Planning staff will next hold another work session to reflect the board's suggestions in the plan. A public hearing is tentatively scheduled for November, following the submission of the draft plan to the board.
On the topic of a potential site for a new elementary school in the area, the board was reluctant to endorse either of the two sites proposed in the plan, one at Wall Park and one adjacent to Garrett Park Estates Park. The Wall Park location was especially greeted with skepticism for its busy location on Old Georgetown Road.
"I have real reservations about this site in terms of access to the property," said Vice Chairman John M. Robinson, balking at the "survivability" of the location for pedestrian children.
Commissioner Jean Cryor wondered if a school site was necessary within the White Flint Sector Plan boundary, and spoke strongly against a proposed possibility that both sites be used by grouping lower elementary grades at one site and higher grades at the other, because it would force many families to drop children off at separate locations.
"That's usually done when a school hasn't been planned properly," Cryor said. "It's a negative, it's a terrible negative."
Hanson supported a school site in the proposed urban area, however, stating that the presence of children in urban communities leads to a "richer civic life" because people become more involved with issues. He warned against trying to think of the school in the 12-acre, suburban mind-set, and encouraged innovation.
"Other cities around the world have succeeded in producing very fine schools in dense urban areas," Hanson said.
Transportation issues also factored heavily in the discussion. The purpose of the sector plan is to redesign White Flint into a more urban area, and conflicts between current suburban needs and future urban ones arose often.
For example, the plan predicts higher levels of congestion in the area than are deemed "acceptable" by an area mobility review, even after a new road grid is built.
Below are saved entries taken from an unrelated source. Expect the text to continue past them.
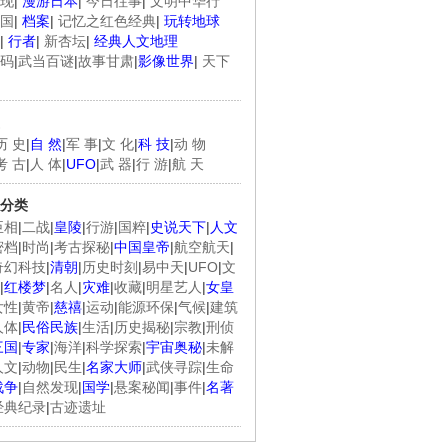
现
|
漫游日本
|
今日往事
|
文明中华行
国
|
档案
|
记忆之红色经典
|
玩转地球
|
行者
|
新杏坛
|
经典人文地理
码
|
武当百谜
|
故事甘肃
|
影像世界
|
天下
历 史
|
自 然
|
军 事
|
文 化
|
科 技
|
动 物
考 古
|
人 体
|
UFO
|
武 器
|
行 游
|
航 天
分类
臣相
|
二战
|
皇陵
|
行游
|
国粹
|
史说天下
|
人文
密档
|
时尚
|
考古探秘
|
中国皇帝
|
航空航天
|
奇幻科技
|
清朝
|
历史时刻
|
易中天
|
UFO
|
文
|
红楼梦
|
名人
|
灾难
|
收藏
|
明星艺人
|
女皇
女性
|
黄帝
|
慈禧
|
运动
|
能源环保
|
气候
|
建筑
人体
|
民俗民族
|
生活
|
历史揭秘
|
宗教
|
刑侦
三国
|
专家
|
海洋
|
科学探索
|
宇宙奥秘
|
未解
人文
|
动物
|
民生
|
名家大师
|
武侠寻踪
|
生命
战争
|
自然发现
|
国学
|
悬案秘闻
|
事件
|
名著
经典纪录
|
古迹遗址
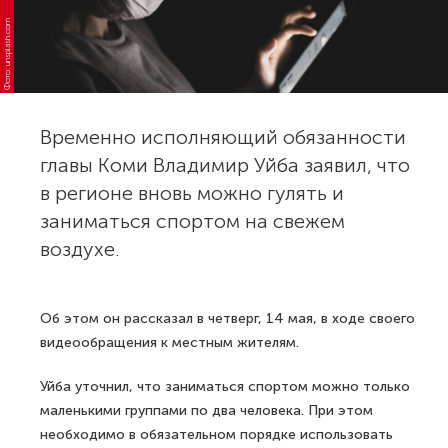
Фото: unsplash.com
Временно исполняющий обязанности
главы Коми Владимир Уйба заявил, что
в регионе вновь можно гулять и
заниматься спортом на свежем
воздухе.
Об этом он рассказал в четверг, 14 мая, в ходе своего
видеообращения к местным жителям.
Уйба уточнил, что заниматься спортом можно только
маленькими группами по два человека. При этом
необходимо в обязательном порядке использовать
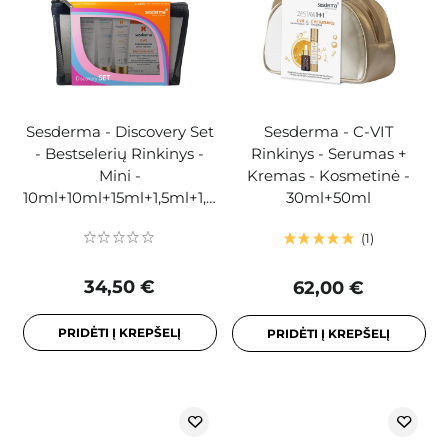
Sesderma - Discovery Set
Sesderma - C-VIT
- Bestselerių Rinkinys -
Rinkinys - Serumas +
Mini -
Kremas - Kosmetinė -
10ml+10ml+15ml+1,5ml+1,5ml
30ml+50ml
1
34,50 €
62,00 €
PRIDĖTI Į KREPŠELĮ
PRIDĖTI Į KREPŠELĮ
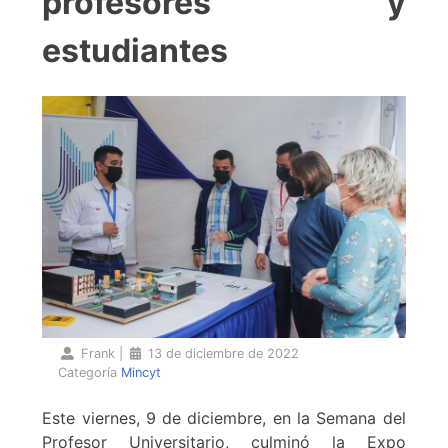
profesores y
estudiantes
Frank
|
13 de diciembre de 2022
Categoría
Mincyt
Este viernes, 9 de diciembre, en la Semana del
Profesor Universitario, culminó la Expo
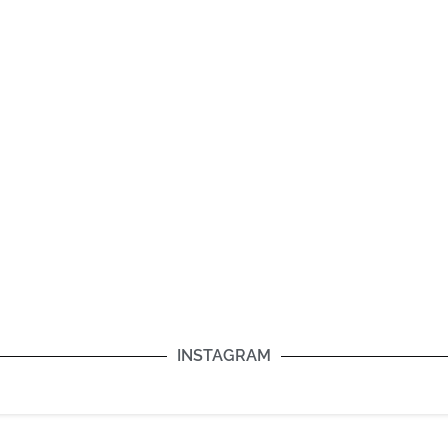
INSTAGRAM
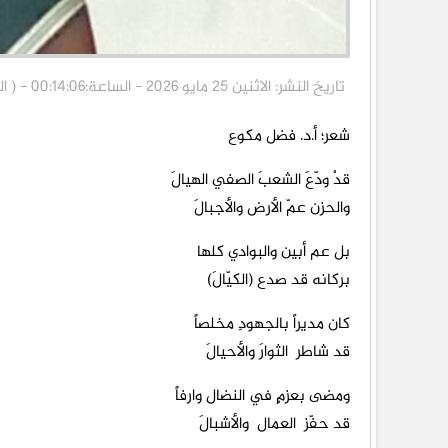
تاريخ النشر: الاثنين 25 مايو 2026 - الساعة:00:14:06 - ( الناقد برس ) خاص
شعر؛ أ.د. فضل مكوع
قدْ ودّعَ الشعبَ الصفي الهيالَ
والحزن عمّ الأرض والأجبالَ
بل عم أبين والبوادي كلها
بركانه قد صدع (الكيّالَ)
كان مديراً بالجهودِ مخلصاً
قد شاطر الثوارَ والأحيالَ
ومضى بعزمٍ في النضال وارفاً
قد حفّز العمال والأشبالَ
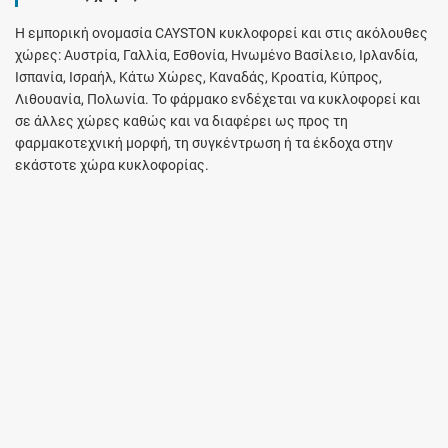
Η εμπορική ονομασία CAYSTON κυκλοφορεί και στις ακόλουθες
χώρες: Αυστρία, Γαλλία, Εσθονία, Ηνωμένο Βασίλειο, Ιρλανδία,
Ισπανία, Ισραήλ, Κάτω Χώρες, Καναδάς, Κροατία, Κύπρος,
Λιθουανία, Πολωνία. Το φάρμακο ενδέχεται να κυκλοφορεί και
σε άλλες χώρες καθώς και να διαφέρει ως προς τη
φαρμακοτεχνική μορφή, τη συγκέντρωση ή τα έκδοχα στην
εκάστοτε χώρα κυκλοφορίας.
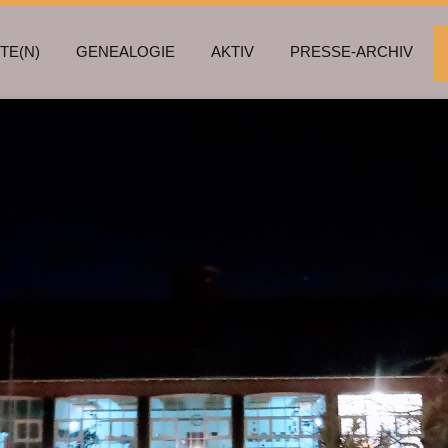
TE(N)
GENEALOGIE
AKTIV
PRESSE-ARCHIV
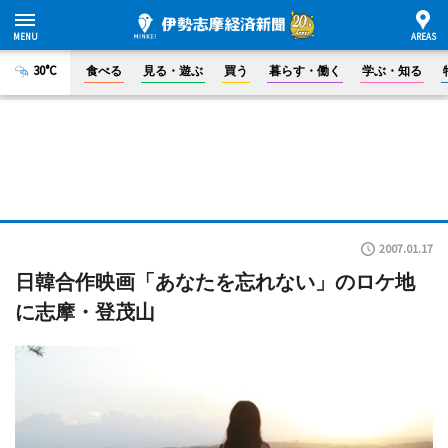
30°C
食べる
見る・遊ぶ
買う
暮らす・働く
学ぶ・知る
2007.01.17
日韓合作映画「あなたを忘れない」のロケ地
に志摩・登茂山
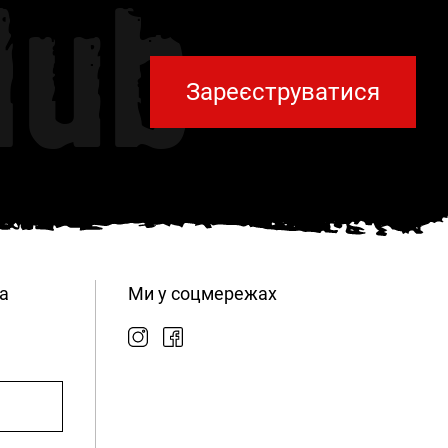
lub
Зареєструватися
а
Ми у соцмережах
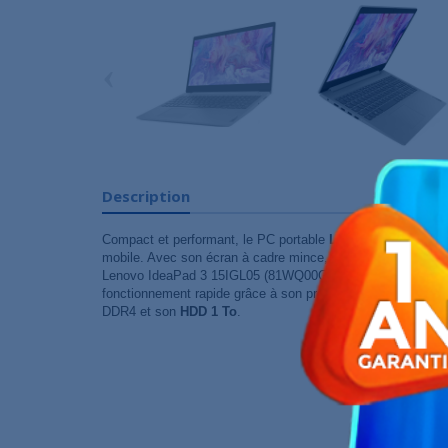
‹
Description
Compact et performant, le PC portable
Lenovo IdeaPad 3 
mobile. Avec son écran à cadre mince, il offre un bon confort
Lenovo IdeaPad 3 15IGL05 (81WQ00GQFG) offre d'excellen
fonctionnement rapide grâce à son processeur
Intel Celer
DDR4 et son
HDD 1 To
.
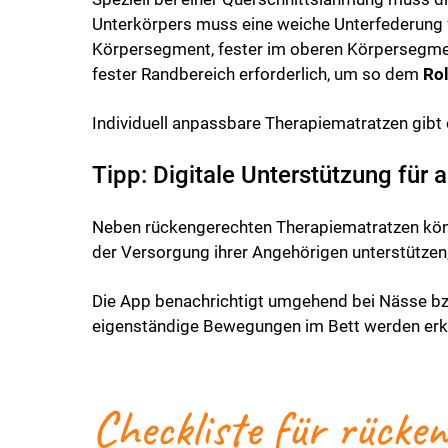
Unterkörpers muss eine weiche Unterfederung f
Körpersegment, fester im oberen Körpersegmen
fester Randbereich erforderlich, um so dem
Rol
Individuell anpassbare Therapiematratzen gibt 
Tipp: Digitale Unterstützung für 
Neben rückengerechten Therapiematratzen könne
der Versorgung ihrer Angehörigen unterstützen
Die App benachrichtigt umgehend bei Nässe bzw
eigenständige Bewegungen im Bett werden erkan
Checkliste für rücke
But the added congestion was perceived by staff and the board as a growing pain that will ultimately galvanize better public transportation.
"When you plan for the future, the present has to suffer," said Cryor. "We're building problems in that are solvable."
The plan calls to increase the number of people who walk to work in the sector from 25 percent to 40 percent, add a circulator-type bus system, a bike trail network and other means of mobility for residents.
The board also recommended that staff allow for more flexibility in the density levels in different parts of the sector to allow the environment to become urban enough to promote the walkability that is envisioned, as well as to allow developers more flexibility in their projects.